## WHAT THE TASK REQUIRES:
Each of the lines from the one that contains "фары и её корпуса -переделка заднего маятника" to the end of the entries below should be output exactly.

## EXERCISE INPUTS:
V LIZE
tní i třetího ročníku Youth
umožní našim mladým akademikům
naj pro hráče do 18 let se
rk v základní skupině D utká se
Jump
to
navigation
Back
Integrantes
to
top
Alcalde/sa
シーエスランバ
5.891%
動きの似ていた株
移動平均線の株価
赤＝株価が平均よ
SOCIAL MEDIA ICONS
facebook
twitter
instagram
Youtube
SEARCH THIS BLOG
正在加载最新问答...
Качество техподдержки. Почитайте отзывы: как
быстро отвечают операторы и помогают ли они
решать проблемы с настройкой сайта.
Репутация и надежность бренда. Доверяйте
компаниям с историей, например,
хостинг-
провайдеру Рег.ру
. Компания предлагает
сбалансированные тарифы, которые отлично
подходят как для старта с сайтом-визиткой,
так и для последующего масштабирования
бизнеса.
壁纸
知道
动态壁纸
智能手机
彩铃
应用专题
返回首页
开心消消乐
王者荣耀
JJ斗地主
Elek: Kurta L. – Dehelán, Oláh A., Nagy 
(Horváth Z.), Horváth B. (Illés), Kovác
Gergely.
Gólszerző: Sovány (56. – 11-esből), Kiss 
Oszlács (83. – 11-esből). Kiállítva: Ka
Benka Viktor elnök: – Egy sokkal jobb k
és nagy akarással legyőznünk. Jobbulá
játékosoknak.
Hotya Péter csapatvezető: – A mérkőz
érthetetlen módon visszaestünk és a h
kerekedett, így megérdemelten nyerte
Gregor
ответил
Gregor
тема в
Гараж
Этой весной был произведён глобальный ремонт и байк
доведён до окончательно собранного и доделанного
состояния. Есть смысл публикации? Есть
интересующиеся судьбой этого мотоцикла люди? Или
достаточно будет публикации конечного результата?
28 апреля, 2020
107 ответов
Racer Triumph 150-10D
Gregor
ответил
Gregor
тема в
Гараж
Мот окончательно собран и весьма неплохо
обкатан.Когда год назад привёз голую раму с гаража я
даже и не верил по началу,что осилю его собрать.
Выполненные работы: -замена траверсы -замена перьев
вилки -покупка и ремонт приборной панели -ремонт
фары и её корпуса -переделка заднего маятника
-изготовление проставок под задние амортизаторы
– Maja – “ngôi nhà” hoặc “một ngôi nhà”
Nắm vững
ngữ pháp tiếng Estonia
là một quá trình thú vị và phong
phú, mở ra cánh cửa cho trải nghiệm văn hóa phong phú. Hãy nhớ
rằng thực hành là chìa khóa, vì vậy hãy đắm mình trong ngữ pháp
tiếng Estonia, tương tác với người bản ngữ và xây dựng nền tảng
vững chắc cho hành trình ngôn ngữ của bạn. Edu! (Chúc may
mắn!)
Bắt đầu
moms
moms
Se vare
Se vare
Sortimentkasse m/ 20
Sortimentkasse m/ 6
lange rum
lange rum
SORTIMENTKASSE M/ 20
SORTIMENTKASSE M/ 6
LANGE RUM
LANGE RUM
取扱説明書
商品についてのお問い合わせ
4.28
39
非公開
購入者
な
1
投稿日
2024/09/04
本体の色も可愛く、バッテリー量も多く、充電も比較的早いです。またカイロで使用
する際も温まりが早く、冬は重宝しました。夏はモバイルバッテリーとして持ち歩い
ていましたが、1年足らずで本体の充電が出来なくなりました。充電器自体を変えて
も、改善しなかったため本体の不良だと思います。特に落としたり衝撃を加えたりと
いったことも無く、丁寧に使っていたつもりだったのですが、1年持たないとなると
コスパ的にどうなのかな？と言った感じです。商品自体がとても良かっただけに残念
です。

## EXPECTED OUTPUT:
фары и её корпуса -переделка заднего маятника
-изготовление проставок под задние амортизаторы
– Maja – “ngôi nhà” hoặc “một ngôi nhà”
Nắm vững
ngữ pháp tiếng Estonia
là một quá trình thú vị và phong
phú, mở ra cánh cửa cho trải nghiệm văn hóa phong phú. Hãy nhớ
rằng thực hành là chìa khóa, vì vậy hãy đắm mình trong ngữ pháp
tiếng Estonia, tương tác với người bản ngữ và xây dựng nền tảng
vững chắc cho hành trình ngôn ngữ của bạn. Edu! (Chúc may
mắn!)
Bắt đầu
moms
moms
Se vare
Se vare
Sortimentkasse m/ 20
Sortimentkasse m/ 6
lange rum
lange rum
SORTIMENTKASSE M/ 20
SORTIMENTKASSE M/ 6
LANGE RUM
LANGE RUM
取扱説明書
商品についてのお問い合わせ
4.28
39
非公開
購入者
な
1
投稿日
2024/09/04
本体の色も可愛く、バッテリー量も多く、充電も比較的早いです。またカイロで使用
する際も温まりが早く、冬は重宝しました。夏はモバイルバッテリーとして持ち歩い
ていましたが、1年足らずで本体の充電が出来なくなりました。充電器自体を変えて
も、改善しなかったため本体の不良だと思います。特に落としたり衝撃を加えたりと
いったことも無く、丁寧に使っていたつもりだったのですが、1年持たないとなると
コスパ的にどうなのかな？と言った感じです。商品自体がとても良かっただけに残念
です。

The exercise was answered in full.